Митч был ошеломлен. Он никогда не думал о мадам Берголь. Привыкнув к ее уловкам, он ограничивался тем, что издали с ней здоровался, когда она входила в магазин, потому что не видел смысла что-либо ей подсказывать или советовать. Если бы он к ней подошел, то увидел бы у нее на глазах мутную пленку, не позволявшую определить, какого они цвета. На этой стадии оперировать катаракту уже не было смысла. Но он ничего не знал ни о ее здоровье, ни о ее материальном положении, и не осмеливался об этом заговаривать. Под расстегнутым пальто чернело аккуратное платье, обтягивавшее хрупкую фигурку. Морщины на щеках ничуть не портили красоту лица. Митч не увидел никаких причин ей отказать, даже если ему придется помогать ей спускаться и подниматься по крутой лестнице. Ее присутствие никому не помешало бы.

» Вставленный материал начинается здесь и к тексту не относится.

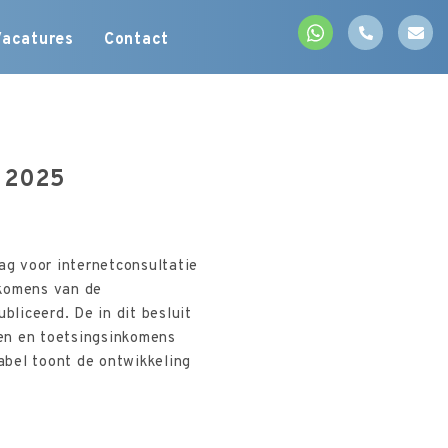
Vacatures
Contact
g 2025
g voor internetconsultatie
nkomens van de
bliceerd. De in dit besluit
en en toetsingsinkomens
abel toont de ontwikkeling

– Что ж, я согласен, – сказал он. – И чтобы вы больше не скучали, когда в магазине пусто, а я не слишком занят, я мог бы прочесть вам вслух главу-другую из книги, которую мы выбрали бы вместе.
– Те, что я листаю, не годятся?
– Годятся, годятся, – лаконично ответил Митч. – Подождите, не уходите, я запру двери и провожу вас.
– Благодарю вас за учтивость, но я прекрасно справляюсь сама, – сказала она, помахала книготорговцу рукой и ушла.
Тем вечером Митч в ожидании поезда клевал носом на вокзальной скамейке. В поезде он всю дорогу спал, упершись лбом в пыльное стекло вагона. Потом дотащился до дому, вскарабкался по лестнице, на каждой ступеньке сомневаясь, что доберется до своего этажа, а добравшись, повалился спать, не раздеваясь.
8
Тайная сходка
Все свободное время Митч тратил на подготовку подвала. Он трудился больше, чем обычно, мало спал, но не чувствовал усталости, наоборот: каждое утро просыпался в лучшей форме, чем накануне, в отличном расположении духа. Прежде чем запереть вечером магазин, он спускался в подвал и передвигал там столики, по-новому расставлял диванчики, стулья и кресла перед воображаемой сценой, на которой представлял Матильду и мадам Ательтоу; потом, когда делать было уже нечего, сортировал книги на полках или составлял списки для чтения. На третий по счету вечер помочь ему пришла Матильда, потом она приходила еще и еще. Она появлялась без предупреждения и все делала по-своему – Митч быстро зарекся что-либо ей советовать; она взяла на себя оформление помещения. Раскопала на барахолке комплект старых плакатов с рекламой концертов групп, музыку которых в жизни не слушала: Pink Floyd, Rolling Stones, Supertramp, ABBA, Guns N' Roses, Nirvana, REM, Weezer; гвоздем коллекции был портрет Фредди Меркьюри во всем белом, держащего микрофон так близко ко рту, словно собрался его проглотить. Фредди она повесила за барной стойкой. Митч не пытался узнать, зачем все это нужно и как эти плакаты помогут успеху вечеров, посвященных чтению. Она как будто знала, что делает, ее задор и оптимизм поднимали ему настроение. За работой она рассказывала ему, как протекает учеба, какие предметы ей интересны, а какие вызывают скуку, каков механизм действия противовоспалительных средств, каковы побочки от аспирина, как много обещает открытие некоей чудодейственной молекулы в области лечения определенных видов рака.